Don’t hold your breath waiting for wind power off the Georgia coast.
Georgia Tech and Southern Co. have been looking into a possible wind project, but increasing costs for the turbines along with a stalled regulatory process make it an unlikely prospect for the near future, said William Bulpitt, senior research engineer with Georgia Tech’s Strategic Energy Initiative.
“The main stumbling block is economics,” he said. “The price of steel and copper have gone up dramatically.”
Also driving up the cost of offshore wind projects is demand for the giant wind turbines, which can stand taller than the length of a football field. Only three companies worldwide make them and orders are backed up to 2008, said Bulpitt.
Georgia Tech announced the possibility of an offshore wind project last year after research indicated the wind off Georgia’s coast is better than previously believed. Within 30 miles of the shoreline are winds rated 4 and 5 on the seven-point wind classification scale.
Initial plans called for three to five turbines, which would produce enough energy to power about 2,500 homes. There were even hopes the Tech project could be the first offshore wind facility in the United States.
Last year, Tech entered into an agreement with Southern Co. to complete a feasibility study, which will be finished by the end of the year.
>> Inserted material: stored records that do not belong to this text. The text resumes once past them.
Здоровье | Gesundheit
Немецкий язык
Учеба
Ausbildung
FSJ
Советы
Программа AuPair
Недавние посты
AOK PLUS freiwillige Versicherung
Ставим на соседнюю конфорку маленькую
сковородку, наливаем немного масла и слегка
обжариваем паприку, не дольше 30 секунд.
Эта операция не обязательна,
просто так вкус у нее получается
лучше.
“We learned that there are a lot of hurdles,” said Liz Philpot, principal research engineer at Southern Co.
Among those obstacles are the likelihood of hurricanes, the frequency of lightning and conditions favorable for corrosion of the turbines.
And then there’s regulation.
The Minerals Management Service of the federal Department of the Interior has been tasked with regulating offshore wind, but isn’t allowing the evaluation of new projects until it finishes its rulemaking process at the end of next year.
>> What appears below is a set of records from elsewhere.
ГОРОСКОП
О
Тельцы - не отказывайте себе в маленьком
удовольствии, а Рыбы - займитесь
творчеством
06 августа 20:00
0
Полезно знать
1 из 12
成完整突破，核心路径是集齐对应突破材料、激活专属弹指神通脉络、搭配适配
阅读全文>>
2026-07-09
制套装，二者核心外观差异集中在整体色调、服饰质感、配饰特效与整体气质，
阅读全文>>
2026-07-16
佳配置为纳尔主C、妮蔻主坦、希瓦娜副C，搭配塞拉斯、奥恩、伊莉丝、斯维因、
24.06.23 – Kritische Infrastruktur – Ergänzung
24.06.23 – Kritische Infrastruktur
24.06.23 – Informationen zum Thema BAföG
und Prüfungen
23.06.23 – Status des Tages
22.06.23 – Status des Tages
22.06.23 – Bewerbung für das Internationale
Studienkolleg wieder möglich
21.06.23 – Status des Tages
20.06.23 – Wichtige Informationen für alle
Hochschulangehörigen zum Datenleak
“They have brought the industry to a two-year moratorium,” Bulpitt said.
Despite the concerns about Tech’s offshore project, researchers from the National Renewable Energy Lab were optimistic about Georgia’s wind energy prospects at a meeting Wednesday sponsored by the Georgia Wind Working Group at Skidaway Institute of Oceanography.
They noted that President Bush’s Advanced Energy Initiative calls for wind to provide 20 percent of the nation’s energy by 2030. It currently provides less than 1 percent.
Georgia, with viable wind resources in the north as well as offshore, could help the country reach that goal, according to Walt Musial, leader of offshore wind energy activities at the National Renewable Energy Laboratory. “Georgia has a role to play, should it choose to play,” Musial said.
Policy shifts may be needed to boost wind, according to Larry Flowers, team leader for the NREL’s Wind Technology Center.
“Don’t expect utilities to lead in these matters,” he said. “They’re not paid to lead. They’re paid to make profits for their shareholders. Their responsibility is not to try new stuff and hope it works.”